Verizon Communications shed about 37,000 Fios video customers in the second quarter, more than double the 15,000 it lost in the same period last year, but its soon-to-be-outgoing CEO told analysts that the telecom giant won’t be engaging in the content buying frenzy of its peers.
“We are not going to be owning content,” Verizon CEO Lowell McAdam told analysts on a conference call to discuss quarterly results. “We’re not going to compete with content. We’re going to be the best partner for the content distribution business. McAdam, who is scheduled to retire next month, said that strategy jibes with the feelings of his replacement, former Verizon chief technology officer Hans Vestberg.
Vestberg said that he was pleased with the company’s assets.
Verizon has stayed on the sidelines as its peers like AT&T have made huge content deals. Last month Verizon shuttered its long-struggling mobile video unit go90. On the call, McAdam said he was happy that Verizon “didn’t follow the things a lot of analysts and bankers told us to do.”
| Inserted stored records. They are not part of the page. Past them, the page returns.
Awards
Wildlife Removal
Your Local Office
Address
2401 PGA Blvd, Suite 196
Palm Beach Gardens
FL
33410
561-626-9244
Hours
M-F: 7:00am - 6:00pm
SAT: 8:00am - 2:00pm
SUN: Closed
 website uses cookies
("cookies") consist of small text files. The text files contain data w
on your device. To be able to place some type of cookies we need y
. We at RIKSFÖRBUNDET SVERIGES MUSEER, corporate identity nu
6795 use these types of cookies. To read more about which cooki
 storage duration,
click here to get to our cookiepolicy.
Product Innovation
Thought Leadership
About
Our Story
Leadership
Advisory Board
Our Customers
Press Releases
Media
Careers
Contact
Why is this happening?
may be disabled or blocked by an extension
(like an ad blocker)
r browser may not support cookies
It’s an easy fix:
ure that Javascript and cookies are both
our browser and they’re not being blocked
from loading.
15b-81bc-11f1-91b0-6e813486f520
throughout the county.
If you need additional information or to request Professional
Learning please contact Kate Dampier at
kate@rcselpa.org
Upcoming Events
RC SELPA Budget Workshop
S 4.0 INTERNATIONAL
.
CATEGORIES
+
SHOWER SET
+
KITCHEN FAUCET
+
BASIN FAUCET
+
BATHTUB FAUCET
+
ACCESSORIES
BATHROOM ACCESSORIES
The outgoing Verizon chief also quashed recent speculation that its Oath unit, which houses the former AOL and Yahoo assets, was for sale.
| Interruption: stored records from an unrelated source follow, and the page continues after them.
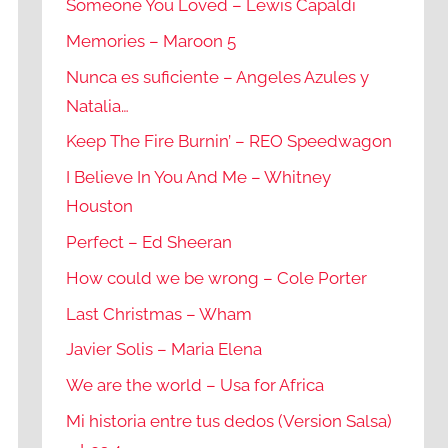
Someone You Loved – Lewis Capaldi
Memories – Maroon 5
Nunca es suficiente – Angeles Azules y
Natalia…
Keep The Fire Burnin’ – REO Speedwagon
I Believe In You And Me – Whitney
Houston
Perfect – Ed Sheeran
How could we be wrong – Cole Porter
Last Christmas – Wham
Javier Solis – Maria Elena
We are the world – Usa for Africa
Mi historia entre tus dedos (Version Salsa)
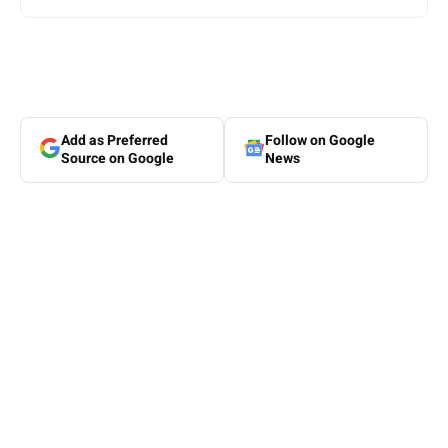
Add as Preferred
Follow on Google
Source on Google
News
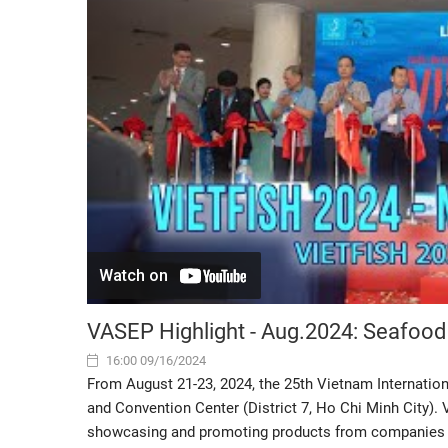
VASEP Highlight - Aug.2024: Seafood
16:00 09/16/2024
From August 21-23, 2024, the 25th Vietnam Internation
and Convention Center (District 7, Ho Chi Minh City). 
showcasing and promoting products from companies in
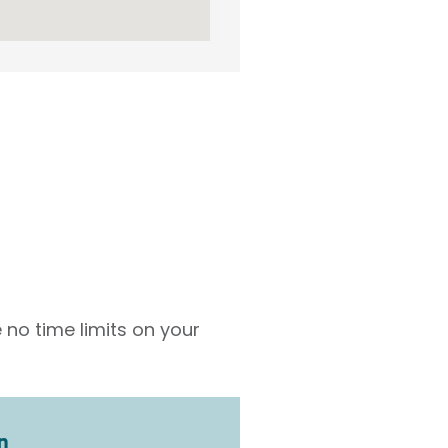
 no time limits on your
n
“There is no intention of spinning out Oath,” McAdam said. “We are seeing the synergies we expected to see."
Total Fios revenue was $3 billion in the period, up 2% but driven mainly by an increase of 43,000 Fios Internet customers. Overall wireline revenue was $7.5 billion in the quarter, down 3.4% from the prior year.
The wireless segment fared better – revenue of $22.3 billion was up 5.5% from the previous year, driven by a net increase of 531,000 retail postpaid customers in the period. That helped drive overall net phone additions of 199,000 customers in the period.